Three years after work on the downtown design plan started, Halifax Regional Council voted in favour of the long-term vision yesterday, following some contentious debate and fine-tuning.
Jennifer Watts of Connaught-Quinpool was the only councillor who voted against the project in the end. Most councillors stood up and applauded city staff and citizens who dedicated their time and effort toward creating the urban plan.
Timberlea-Prospect Coun. Reg Rankin said “this is the right thing to do,” while Lower Sackville Coun. Bob Harvey called it a worthwhile “leap of faith.”
Project manager Andy Fillmore reminded council that “thousands of residents, with their own hands, shaped this plan.” He said about 80 per cent of Haligonians have shared their support “and want to adopt it as quickly as possible.”
The Heritage Trust of Nova Scotia, however, has been vocal about its opposition and president Phil Pacey said yesterday he’s “very disappointed” that the plan has passed.
“The overall result today has been very negative for the city,” he said, pointing to an informal survey of preferred views from Citadel Hill, conducted by his group a few weeks ago.
“Ninety-one per cent of the public don’t want those convention centre towers.”

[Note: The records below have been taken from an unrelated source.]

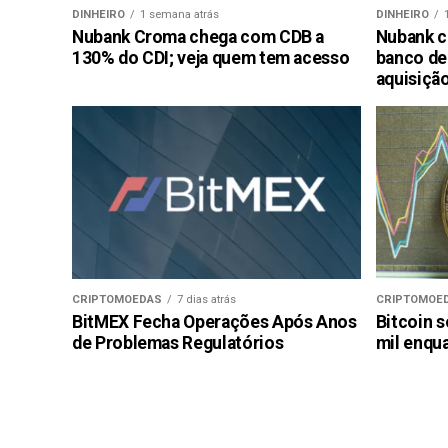
DINHEIRO
1 semana atrás
DINHEIRO
Nubank Croma chega com CDB a
Nubank c
130% do CDI; veja quem tem acesso
banco de
aquisiçã
CRIPTOMOEDAS
7 dias atrás
CRIPTOMOE
BitMEX Fecha Operações Após Anos
Bitcoin s
de Problemas Regulatórios
mil enqu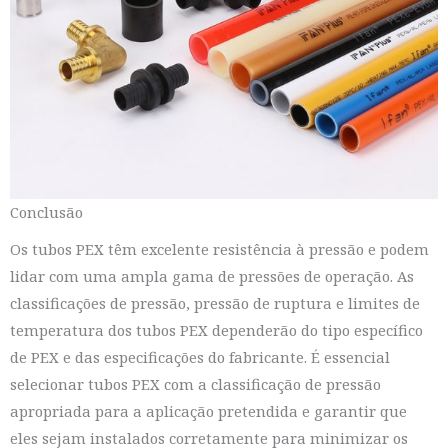
Conclusão
Os tubos PEX têm excelente resistência à pressão e podem
lidar com uma ampla gama de pressões de operação. As
classificações de pressão, pressão de ruptura e limites de
temperatura dos tubos PEX dependerão do tipo específico
de PEX e das especificações do fabricante. É essencial
selecionar tubos PEX com a classificação de pressão
apropriada para a aplicação pretendida e garantir que
eles sejam instalados corretamente para minimizar os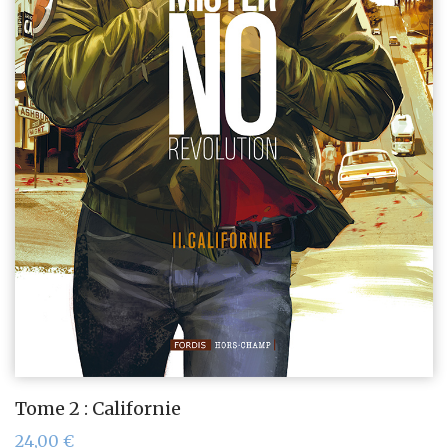
Tome 2 : Californie
24,00
€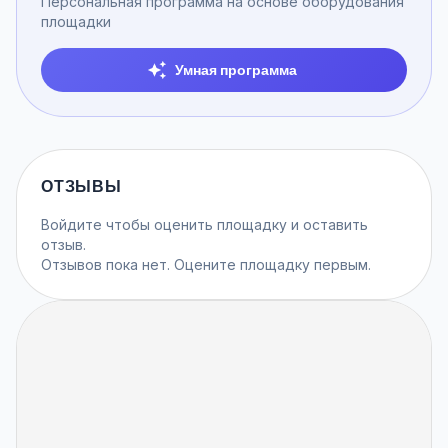
Персональная программа на основе оборудования
площадки
Умная программа
ОТЗЫВЫ
Войдите
чтобы оценить площадку и оставить
отзыв.
Отзывов пока нет. Оцените площадку первым.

But Pacey said he’s “pleased” with three amendments made yesterday, including the decision to keep current height limits for buildings on south Barrington Street, as well as the move to add more laypeople to a design review committee.
“We have taken three small steps forward; one giant step backward,” Pacey said.
Fillmore told reporters the 25-year plan preserves most downtown view planes and introduces three heritage conservation districts. HRMbyDesign is “an absolutely crucial step toward Halifax finding itself in the realm of great Canadian cities,” he said.